Document structure recognition data
-- -- --

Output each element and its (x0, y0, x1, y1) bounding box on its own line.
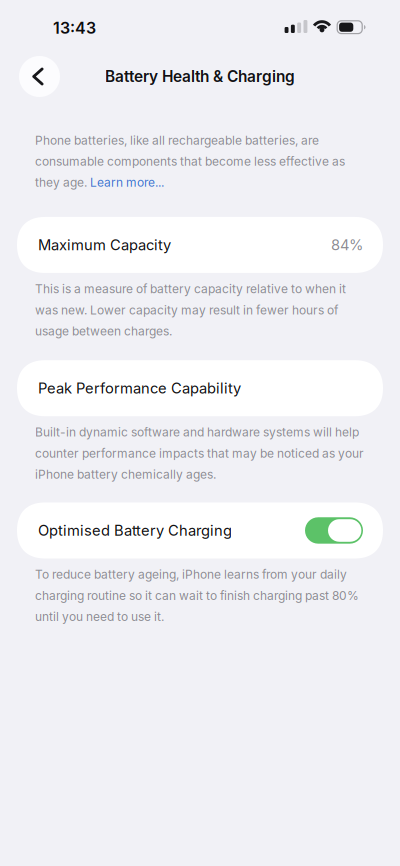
staticText: Optimised Battery Charging (38, 522, 232, 539)
staticText: Battery Health & Charging (105, 67, 295, 86)
staticText: Maximum Capacity (38, 236, 171, 254)
staticText: To reduce battery ageing, iPhone learns … (35, 567, 359, 624)
staticText: Built-in dynamic software and hardware s… (35, 425, 364, 482)
staticText: Phone batteries, like all rechargeable b… (35, 133, 345, 190)
button[interactable]: Back (19, 56, 60, 97)
staticText: This is a measure of battery capacity re… (35, 282, 346, 338)
staticText: 13:43 (53, 18, 96, 38)
button[interactable]: Peak Performance Capability (0, 360, 400, 416)
staticText: Peak Performance Capability (38, 379, 241, 397)
staticText: 84% (331, 236, 363, 254)
button[interactable]: Optimised Battery Charging (0, 502, 400, 558)
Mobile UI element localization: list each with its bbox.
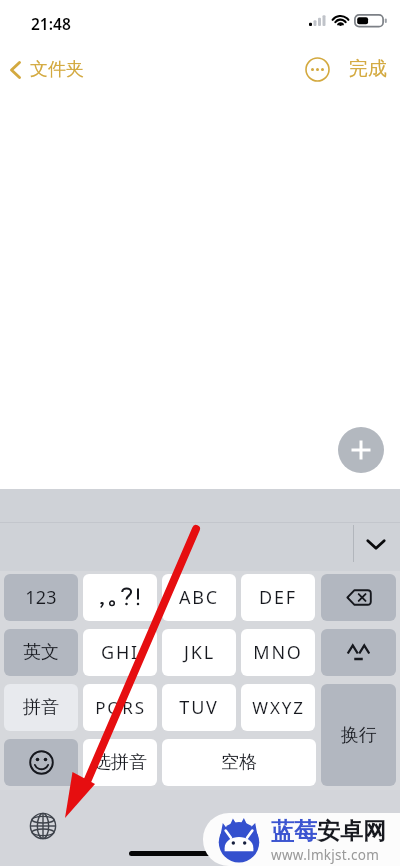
button[interactable]: 英文 [4, 629, 78, 676]
button[interactable] [321, 629, 396, 676]
staticText: TUV [179, 695, 219, 720]
button[interactable]: 完成 [349, 57, 387, 81]
staticText: DEF [259, 585, 297, 610]
staticText: 安卓网 [317, 817, 386, 846]
staticText: 空格 [221, 751, 257, 774]
button[interactable]: PQRS [83, 684, 157, 731]
staticText: MNO [253, 640, 303, 665]
staticText: JKL [184, 640, 215, 665]
button[interactable]: TUV [162, 684, 236, 731]
staticText: 文件夹 [30, 58, 84, 81]
button[interactable]: ABC [162, 574, 236, 621]
button[interactable]: More options [303, 55, 331, 83]
button[interactable] [4, 739, 78, 786]
button[interactable]: WXYZ [241, 684, 315, 731]
button[interactable]: 选拼音 [83, 739, 157, 786]
staticText: GHI [101, 640, 139, 665]
staticText: 换行 [341, 724, 377, 747]
button[interactable]: 拼音 [4, 684, 78, 731]
staticText: 拼音 [23, 696, 59, 719]
staticText: 选拼音 [93, 751, 147, 774]
button[interactable]: MNO [241, 629, 315, 676]
button[interactable]: GHI [83, 629, 157, 676]
staticText: 123 [25, 585, 57, 610]
staticText: 21:48 [31, 13, 71, 34]
staticText: 英文 [23, 641, 59, 664]
button[interactable] [83, 574, 157, 621]
staticText: WXYZ [252, 696, 305, 719]
button[interactable]: 空格 [162, 739, 316, 786]
button[interactable]: Add [338, 427, 384, 473]
button[interactable]: 文件夹 [5, 53, 89, 86]
staticText: www.lmkjst.com [271, 846, 380, 864]
staticText: PQRS [95, 696, 146, 719]
staticText: 蓝莓 [271, 817, 317, 846]
button[interactable]: JKL [162, 629, 236, 676]
button[interactable]: 123 [4, 574, 78, 621]
button[interactable]: Change keyboard [25, 808, 60, 843]
button[interactable]: Hide keyboard [358, 526, 394, 562]
button[interactable]: 换行 [321, 684, 396, 786]
staticText: ABC [179, 585, 219, 610]
staticText: 完成 [349, 57, 387, 81]
button[interactable] [321, 574, 396, 621]
button[interactable]: DEF [241, 574, 315, 621]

-- -- --

WHAT THE TASK ASKS: Reproduce exactly, with every picture left out, the lines from the one that contains "Mobile UI element" to the final line of the records above.

ANSWER BOX:
Mobile UI element localization: list each with its bbox.
button[interactable]: 英文 [4, 629, 78, 676]
button[interactable] [321, 629, 396, 676]
staticText: TUV [179, 695, 219, 720]
button[interactable]: 完成 [349, 57, 387, 81]
staticText: DEF [259, 585, 297, 610]
staticText: 安卓网 [317, 817, 386, 846]
staticText: 空格 [221, 751, 257, 774]
button[interactable]: PQRS [83, 684, 157, 731]
staticText: MNO [253, 640, 303, 665]
staticText: JKL [184, 640, 215, 665]
button[interactable]: TUV [162, 684, 236, 731]
staticText: 文件夹 [30, 58, 84, 81]
button[interactable]: ABC [162, 574, 236, 621]
button[interactable]: More options [303, 55, 331, 83]
button[interactable] [4, 739, 78, 786]
button[interactable]: WXYZ [241, 684, 315, 731]
button[interactable]: 选拼音 [83, 739, 157, 786]
staticText: GHI [101, 640, 139, 665]
staticText: 换行 [341, 724, 377, 747]
button[interactable]: 拼音 [4, 684, 78, 731]
staticText: 拼音 [23, 696, 59, 719]
staticText: 选拼音 [93, 751, 147, 774]
button[interactable]: MNO [241, 629, 315, 676]
button[interactable]: GHI [83, 629, 157, 676]
staticText: 123 [25, 585, 57, 610]
staticText: 21:48 [31, 13, 71, 34]
staticText: 英文 [23, 641, 59, 664]
button[interactable] [83, 574, 157, 621]
staticText: WXYZ [252, 696, 305, 719]
button[interactable]: 空格 [162, 739, 316, 786]
button[interactable]: Add [338, 427, 384, 473]
button[interactable]: 文件夹 [5, 53, 89, 86]
staticText: www.lmkjst.com [271, 846, 380, 864]
staticText: PQRS [95, 696, 146, 719]
staticText: 蓝莓 [271, 817, 317, 846]
button[interactable]: JKL [162, 629, 236, 676]
button[interactable]: 123 [4, 574, 78, 621]
button[interactable]: Change keyboard [25, 808, 60, 843]
button[interactable]: Hide keyboard [358, 526, 394, 562]
button[interactable]: 换行 [321, 684, 396, 786]
staticText: ABC [179, 585, 219, 610]
staticText: 完成 [349, 57, 387, 81]
button[interactable] [321, 574, 396, 621]
button[interactable]: DEF [241, 574, 315, 621]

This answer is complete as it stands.